▸ WHAT THIS TASK INVOLVES: All entries are to be repeated exactly as shown below.
DATA PROVIDED below:
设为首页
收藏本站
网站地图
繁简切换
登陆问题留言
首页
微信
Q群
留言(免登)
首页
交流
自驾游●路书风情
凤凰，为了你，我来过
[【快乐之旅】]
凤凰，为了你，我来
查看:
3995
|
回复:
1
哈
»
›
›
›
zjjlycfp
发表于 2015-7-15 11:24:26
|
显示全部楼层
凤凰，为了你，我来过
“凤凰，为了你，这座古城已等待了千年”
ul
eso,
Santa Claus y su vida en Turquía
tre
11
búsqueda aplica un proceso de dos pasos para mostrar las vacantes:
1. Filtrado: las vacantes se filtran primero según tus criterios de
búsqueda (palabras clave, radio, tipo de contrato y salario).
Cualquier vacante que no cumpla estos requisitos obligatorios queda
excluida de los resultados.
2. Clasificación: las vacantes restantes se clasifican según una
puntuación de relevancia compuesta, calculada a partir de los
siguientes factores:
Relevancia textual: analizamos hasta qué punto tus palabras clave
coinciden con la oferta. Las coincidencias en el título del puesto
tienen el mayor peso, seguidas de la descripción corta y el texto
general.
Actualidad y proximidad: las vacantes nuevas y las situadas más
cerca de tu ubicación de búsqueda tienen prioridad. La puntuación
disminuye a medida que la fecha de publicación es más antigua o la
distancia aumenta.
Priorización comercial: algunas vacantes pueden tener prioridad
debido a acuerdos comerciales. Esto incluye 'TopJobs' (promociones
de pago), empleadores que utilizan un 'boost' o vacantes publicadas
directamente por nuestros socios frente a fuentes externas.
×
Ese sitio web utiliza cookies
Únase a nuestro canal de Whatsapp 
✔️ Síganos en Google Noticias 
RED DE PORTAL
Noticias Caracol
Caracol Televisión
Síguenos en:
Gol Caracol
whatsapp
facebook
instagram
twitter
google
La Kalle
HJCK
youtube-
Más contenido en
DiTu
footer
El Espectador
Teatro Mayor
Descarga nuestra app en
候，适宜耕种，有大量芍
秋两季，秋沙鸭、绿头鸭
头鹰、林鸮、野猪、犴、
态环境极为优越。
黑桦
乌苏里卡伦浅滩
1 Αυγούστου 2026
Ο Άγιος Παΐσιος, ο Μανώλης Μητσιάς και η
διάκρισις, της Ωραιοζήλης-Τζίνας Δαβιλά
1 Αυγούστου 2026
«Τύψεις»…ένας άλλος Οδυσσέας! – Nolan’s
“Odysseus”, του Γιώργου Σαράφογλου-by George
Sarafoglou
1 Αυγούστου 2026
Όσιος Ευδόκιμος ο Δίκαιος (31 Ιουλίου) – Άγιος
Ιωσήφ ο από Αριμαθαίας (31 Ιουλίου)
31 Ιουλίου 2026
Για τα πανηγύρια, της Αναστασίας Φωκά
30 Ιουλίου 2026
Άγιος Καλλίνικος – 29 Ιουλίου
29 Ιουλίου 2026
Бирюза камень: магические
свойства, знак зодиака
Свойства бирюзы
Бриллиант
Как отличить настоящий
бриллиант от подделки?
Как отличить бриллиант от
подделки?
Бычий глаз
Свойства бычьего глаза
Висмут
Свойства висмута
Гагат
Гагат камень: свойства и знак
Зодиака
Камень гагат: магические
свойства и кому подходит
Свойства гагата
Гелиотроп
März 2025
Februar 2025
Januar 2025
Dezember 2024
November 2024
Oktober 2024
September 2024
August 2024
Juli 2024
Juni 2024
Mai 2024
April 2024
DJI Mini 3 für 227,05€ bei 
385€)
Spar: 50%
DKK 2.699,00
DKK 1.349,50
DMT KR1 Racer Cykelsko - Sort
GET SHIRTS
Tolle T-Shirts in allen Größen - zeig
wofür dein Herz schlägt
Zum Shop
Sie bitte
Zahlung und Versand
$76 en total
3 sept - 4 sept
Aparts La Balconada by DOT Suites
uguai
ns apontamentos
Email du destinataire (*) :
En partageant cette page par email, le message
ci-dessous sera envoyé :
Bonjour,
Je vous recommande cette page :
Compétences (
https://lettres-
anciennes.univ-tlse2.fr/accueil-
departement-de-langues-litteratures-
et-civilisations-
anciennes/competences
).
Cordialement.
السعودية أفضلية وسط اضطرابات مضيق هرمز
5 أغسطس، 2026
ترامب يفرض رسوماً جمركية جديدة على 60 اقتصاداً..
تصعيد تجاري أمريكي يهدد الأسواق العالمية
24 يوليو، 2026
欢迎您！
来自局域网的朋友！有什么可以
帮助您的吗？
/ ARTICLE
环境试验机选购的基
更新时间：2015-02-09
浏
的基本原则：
End of DATA PROVIDED.
▸ COMPLETED TASK:
设为首页
收藏本站
网站地图
繁简切换
登陆问题留言
首页
微信
Q群
留言(免登)
首页
交流
自驾游●路书风情
凤凰，为了你，我来过
[【快乐之旅】]
凤凰，为了你，我来
查看:
3995
|
回复:
1
哈
»
›
›
›
zjjlycfp
发表于 2015-7-15 11:24:26
|
显示全部楼层
凤凰，为了你，我来过
“凤凰，为了你，这座古城已等待了千年”
ul
eso,
Santa Claus y su vida en Turquía
tre
11
búsqueda aplica un proceso de dos pasos para mostrar las vacantes:
1. Filtrado: las vacantes se filtran primero según tus criterios de
búsqueda (palabras clave, radio, tipo de contrato y salario).
Cualquier vacante que no cumpla estos requisitos obligatorios queda
excluida de los resultados.
2. Clasificación: las vacantes restantes se clasifican según una
puntuación de relevancia compuesta, calculada a partir de los
siguientes factores:
Relevancia textual: analizamos hasta qué punto tus palabras clave
coinciden con la oferta. Las coincidencias en el título del puesto
tienen el mayor peso, seguidas de la descripción corta y el texto
general.
Actualidad y proximidad: las vacantes nuevas y las situadas más
cerca de tu ubicación de búsqueda tienen prioridad. La puntuación
disminuye a medida que la fecha de publicación es más antigua o la
distancia aumenta.
Priorización comercial: algunas vacantes pueden tener prioridad
debido a acuerdos comerciales. Esto incluye 'TopJobs' (promociones
de pago), empleadores que utilizan un 'boost' o vacantes publicadas
directamente por nuestros socios frente a fuentes externas.
×
Ese sitio web utiliza cookies
Únase a nuestro canal de Whatsapp 
✔️ Síganos en Google Noticias 
RED DE PORTAL
Noticias Caracol
Caracol Televisión
Síguenos en:
Gol Caracol
whatsapp
facebook
instagram
twitter
google
La Kalle
HJCK
youtube-
Más contenido en
DiTu
footer
El Espectador
Teatro Mayor
Descarga nuestra app en
候，适宜耕种，有大量芍
秋两季，秋沙鸭、绿头鸭
头鹰、林鸮、野猪、犴、
态环境极为优越。
黑桦
乌苏里卡伦浅滩
1 Αυγούστου 2026
Ο Άγιος Παΐσιος, ο Μανώλης Μητσιάς και η
διάκρισις, της Ωραιοζήλης-Τζίνας Δαβιλά
1 Αυγούστου 2026
«Τύψεις»…ένας άλλος Οδυσσέας! – Nolan’s
“Odysseus”, του Γιώργου Σαράφογλου-by George
Sarafoglou
1 Αυγούστου 2026
Όσιος Ευδόκιμος ο Δίκαιος (31 Ιουλίου) – Άγιος
Ιωσήφ ο από Αριμαθαίας (31 Ιουλίου)
31 Ιουλίου 2026
Για τα πανηγύρια, της Αναστασίας Φωκά
30 Ιουλίου 2026
Άγιος Καλλίνικος – 29 Ιουλίου
29 Ιουλίου 2026
Бирюза камень: магические
свойства, знак зодиака
Свойства бирюзы
Бриллиант
Как отличить настоящий
бриллиант от подделки?
Как отличить бриллиант от
подделки?
Бычий глаз
Свойства бычьего глаза
Висмут
Свойства висмута
Гагат
Гагат камень: свойства и знак
Зодиака
Камень гагат: магические
свойства и кому подходит
Свойства гагата
Гелиотроп
März 2025
Februar 2025
Januar 2025
Dezember 2024
November 2024
Oktober 2024
September 2024
August 2024
Juli 2024
Juni 2024
Mai 2024
April 2024
DJI Mini 3 für 227,05€ bei 
385€)
Spar: 50%
DKK 2.699,00
DKK 1.349,50
DMT KR1 Racer Cykelsko - Sort
GET SHIRTS
Tolle T-Shirts in allen Größen - zeig
wofür dein Herz schlägt
Zum Shop
Sie bitte
Zahlung und Versand
$76 en total
3 sept - 4 sept
Aparts La Balconada by DOT Suites
uguai
ns apontamentos
Email du destinataire (*) :
En partageant cette page par email, le message
ci-dessous sera envoyé :
Bonjour,
Je vous recommande cette page :
Compétences (
https://lettres-
anciennes.univ-tlse2.fr/accueil-
departement-de-langues-litteratures-
et-civilisations-
anciennes/competences
).
Cordialement.
السعودية أفضلية وسط اضطرابات مضيق هرمز
5 أغسطس، 2026
ترامب يفرض رسوماً جمركية جديدة على 60 اقتصاداً..
تصعيد تجاري أمريكي يهدد الأسواق العالمية
24 يوليو، 2026
欢迎您！
来自局域网的朋友！有什么可以
帮助您的吗？
/ ARTICLE
环境试验机选购的基
更新时间：2015-02-09
浏
的基本原则：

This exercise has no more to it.